Though his rule was marked with numerous accomplishments, most of the historians maintain that he falls into the same category as Hitler and napoleon Bonaparte due to nature of his rule and his complex personality. (Kaiser, 2000, 166) His childhood was like that of children in royal families of his time, it was largely controlled in the preparation of the roles he was to take up in future. Though his father was scarcely present, he ensured that he was well tutored in all aspects especially in politics. His mother died when he was 11 and it was the countless tutors that oriented him into the world of books and languages.

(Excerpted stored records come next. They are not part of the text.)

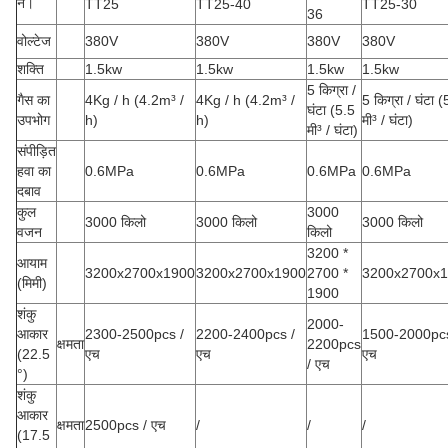
नं।
TT25
TT25-40
TT25-30
36
वोल्टेज
380V
380V
380V
380V
शक्ति
1.5kw
1.5kw
1.5kw
1.5kw
5 किग्रा /
गैस का
4Kg / h (4.2m³ /
4Kg / h (4.2m³ /
5 किग्रा / घंटा (
घंटा (5.5
उपभोग
h)
h)
मी³ / घंटा)
मी³ / घंटा)
संपीड़ित
हवा का
0.6MPa
0.6MPa
0.6MPa
0.6MPa
दबाव
कुल
3000
3000 किलो
3000 किलो
3000 किलो
वजन
किलो
3200 *
आयाम
3200x2700x1900
3200x2700x1900
2700 *
3200x2700x
(मिमी)
1900
शंकु
2000-
आकार
2300-2500pcs /
2200-2400pcs /
1500-2000pcs
क्षमता
2200pcs
(22.5
एच
एच
एच
/ एच
°)
शंकु
आकार
क्षमता
2500pcs / एच
/
/
/
(17.5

He married in 1543 to his cousin, princess Maria of Portugal and bore a son in 1545, as tragedy would have it though, his wife died in the same year. After a long absence, Phillip reunited with his father in 1549, by then he was well cut to position himself in his father’s shoes. They made a tour to Netherlands meeting with his subjects where he stayed up to 1551 when he came back Spain, the centre of his throne. Gradually, as his father advanced in age, government responsibilities were falling into his hands. He was installed the king of Naples, Sicily, Portugal and Netherlands.

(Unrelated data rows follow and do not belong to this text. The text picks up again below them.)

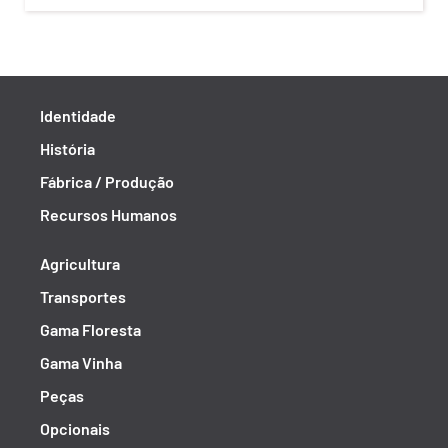
Identidade
História
Fábrica / Produção
Recursos Humanos
Agricultura
Transportes
Gama Floresta
Gama Vinha
Peças
Opcionais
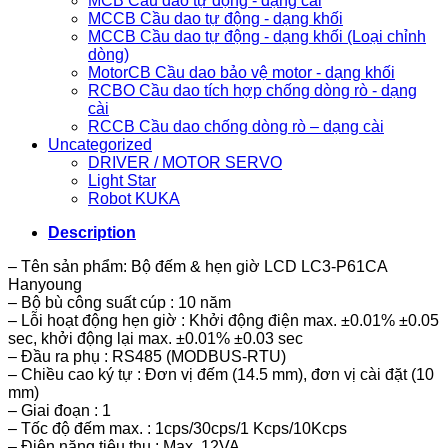
MCB Cầu dao tự động - dạng cài
MCCB Cầu dao tự động - dạng khối
MCCB Cầu dao tự động - dạng khối (Loại chỉnh
dòng)
MotorCB Cầu dao bảo vệ motor - dạng khối
RCBO Cầu dao tích hợp chống dòng rò - dạng
cài
RCCB Cầu dao chống dòng rò – dạng cài
Uncategorized
DRIVER / MOTOR SERVO
Light Star
Robot KUKA
Description
– Tên sản phẩm: Bộ đếm & hẹn giờ LCD LC3-P61CA
Hanyoung
– Bộ bù công suất cúp : 10 năm
– Lỗi hoạt động hẹn giờ : Khởi động điện max. ±0.01% ±0.05
sec, khởi động lại max. ±0.01% ±0.03 sec
– Đầu ra phụ : RS485 (MODBUS-RTU)
– Chiều cao ký tự : Đơn vị đếm (14.5 mm), đơn vị cài đặt (10
mm)
– Giai đoạn : 1
– Tốc độ đếm max. : 1cps/30cps/1 Kcps/10Kcps
– Điện năng tiêu thụ : Max. 12VA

He took over the mantle of leadership of Spain in 1556 upon the demise of his father. He was to establish one of the most powerful reign in the history of the Western Europe and also the largest world empire by then (Prescott, 1986, 74. ). Phillip was deeply religions, but despite this he exercised a leveled leeway to the Protestants. He would have initiated a successful crusade spreading catholic ideals but the falling out with the popes impeded on this. He had his plans focused on establishing a powerful dynasty that would have a hold of Western Europe.
Phillip maintained a well disciplined army under the leadership of the best generals of his time. It is this astute leadership that would secure his successive wins against the French and the Italians. He also established an absolute rule in all the cities that he ruled. It is his engagement in these wars and also the confrontations with England that has led some to describe him as ruthless and highly ambitious. He conquered turkey in 1571 after a defeat of its navy; however this was short-lived as his navy would suffer a debilitating defeat against the English in 1587.

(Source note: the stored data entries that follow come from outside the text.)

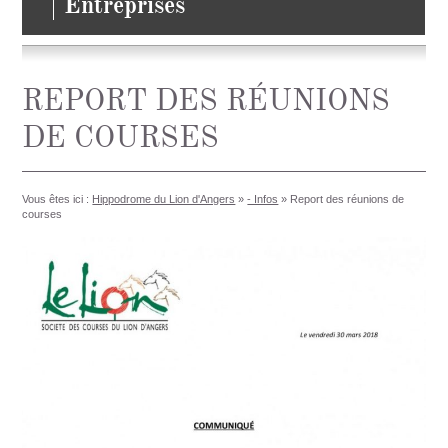
Entreprises
REPORT DES RÉUNIONS
DE COURSES
Vous êtes ici :
Hippodrome du Lion d'Angers
»
- Infos
»
Report des réunions de
courses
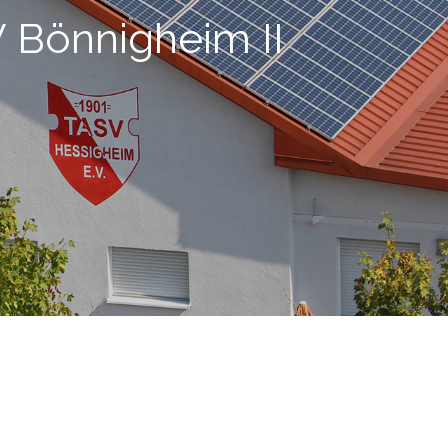
SV Bönnigheim II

This confrontation had been led by what Phillip believed to be unfavorable policies against Spain by the crown. It is this defeat that would put to a halt the expansionist plans of Phillip, but by then he had accomplished a fete that was only envy to the rest of western Europeans powers. (Potter, Fredland, & Adams, 1981, 13). Phillip ruled at a tumultuous era in the Spain’s economy, he was however able to maintain his grip in power and strengthen the empire through the acquisition of gold.
It was this that would enable him to maintain a strong army, protect and expand his empire. He died on May 13th September 1598 aged 72 years, after a long hold to power and a reign that can in no terms be described as a failure. Bibliography Kaiser, David. Politics and war: European conflict from Philip II to Hitler. Harvard University Press, 2000. Potter E. B. , Fredland R. , Adams H. Sea power: a naval history. Naval Institute Press, 1981. Prescott, William. History of the Reign of Philip the Second, King of Spain: King of Spain. University of California, 1866.